À procura de textos e pretextos, e dos seus contextos.

28/09/2010

«La famille noire est toujours un problème pour ce culturalisme»

Interview - Eric Fassin, sociologue

Eric Fassin est sociologue à l’Ecole normale supérieure. Il estime que «la démonstration» d’Hugues Lagrange «ne tient pas».
La dérive des cités sensibles a-t-elle une dimension culturelle, comme l’écrit Hugues Lagrange dans le Déni des cultures ?
Son constat n’est pas original : comme d’autres, il traite de la «nouvelle question sociale» qui monte depuis trente ans, et dont les émeutes de 2005 ont été le symptôme. Mais son interprétation est bien en rupture avec les sciences sociales actuelles, auxquelles il reproche leur «déni des cultures» : il révise les analyses néoconservatrices, aux Etats-Unis, sur la «culture de la pauvreté», à la lumière d’un culturalisme anthropologique des années 1930. Les inégalités socio-économiques n’expliquent pas tout, dit-il - et ceux qui, comme moi, s’intéressent à la «question raciale» ne peuvent qu’être d’accord.
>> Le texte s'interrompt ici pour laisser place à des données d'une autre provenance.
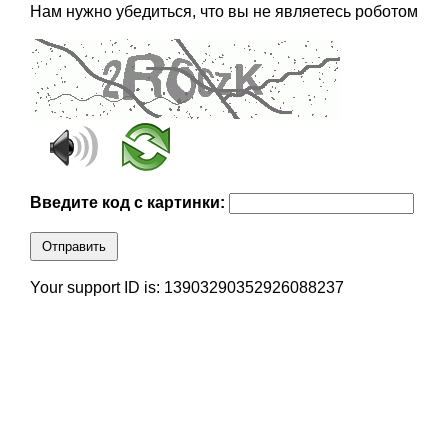
Нам нужно убедиться, что вы не являетесь роботом
Введите код с картинки:
Отправить
Your support ID is: 13903290352926088237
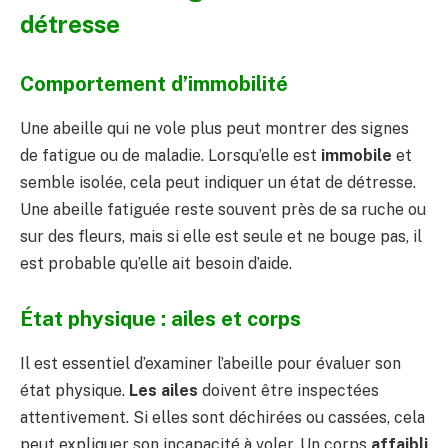
détresse
Comportement d’immobilité
Une abeille qui ne vole plus peut montrer des signes
de fatigue ou de maladie. Lorsqu’elle est
immobile
et
semble isolée, cela peut indiquer un état de détresse.
Une abeille fatiguée reste souvent près de sa ruche ou
sur des fleurs, mais si elle est seule et ne bouge pas, il
est probable qu’elle ait besoin d’aide.
État physique : ailes et corps
Il est essentiel d’examiner l’abeille pour évaluer son
état physique.
Les ailes
doivent être inspectées
attentivement. Si elles sont déchirées ou cassées, cela
peut expliquer son incapacité à voler. Un corps
affaibli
Mais il va plus loin : les discriminations raciales ne suffiraient pas à expliquer les différences entre «sous-cultures». Il mobilise donc l’«origine culturelle». Et d’expliquer ainsi la situation des immigrés noirs du Sahel. Or sa démonstration ne tient pas : la précocité des différences scolaires entre groupes, annonçant les mêmes différences en matière de délinquance, ne s’expliquerait par l’origine culturelle que si la socialisation primaire n’avait rien à voir avec la société d’accueil. Or l’école et la famille sont tout autant traversées par les logiques de racialisation qu’entraînent discriminations et ségrégation.
La culture n’expliquerait rien selon vous ?
La culture n’est pas une explication ; c’est ce qu’il faut expliquer. Lagrange lui-même finit par se contredire : il bascule de «l’origine culturelle», héritage du passé, à «l’ethnicisation», effet du contexte présent. D’un côté, il croit trouver dans la famille noire américaine contemporaine les traces des Africains «de la forêt». De l’autre, il parle de «néotraditionalisation» plus que de tradition : c’est le contexte français de stigmatisation de l’islam qui «démodernise» les Turcs laïcs. Lagrange affirme à la fois l’affaiblissement du modèle patriarcal chez les Maghrébins et son renforcement chez les Sahéliens : l’explication n’est donc pas du côté de l’origine !
Pourtant, ce livre rencontre un réel écho…
Il est hélas d’actualité par ses thèmes (immigration et délinquance) et par sa grille d’interprétation : la cause du problème, c’est «eux» plus que «nous» - leur culture, plutôt que notre politique. Ainsi, il distingue deux catégories de Noirs : aux États-Unis ou aux Antilles, le père serait trop absent. En métropole, avec les immigrés sahéliens, ce serait le contraire : le père serait trop présent. «Matrifocalité» ou «patriarcat», pour ce culturalisme, la «famille noire» est donc toujours un problème. Or à droite, lors des émeutes de 2005, Gérard Larcher et Bernard Accoyer, actuels présidents du Sénat et de l’Assemblée nationale, mettaient eux aussi en avant la polygamie. Certes, Lagrange rejette l’exclusion des immigrés. Mais ce n’est pas son plaidoyer multiculturaliste qui fait son succès. S’il séduit les médias, c’est qu’il conforte le sens commun par un livre savant censé briser un tabou en disant tout haut ce que beaucoup pensent tout bas.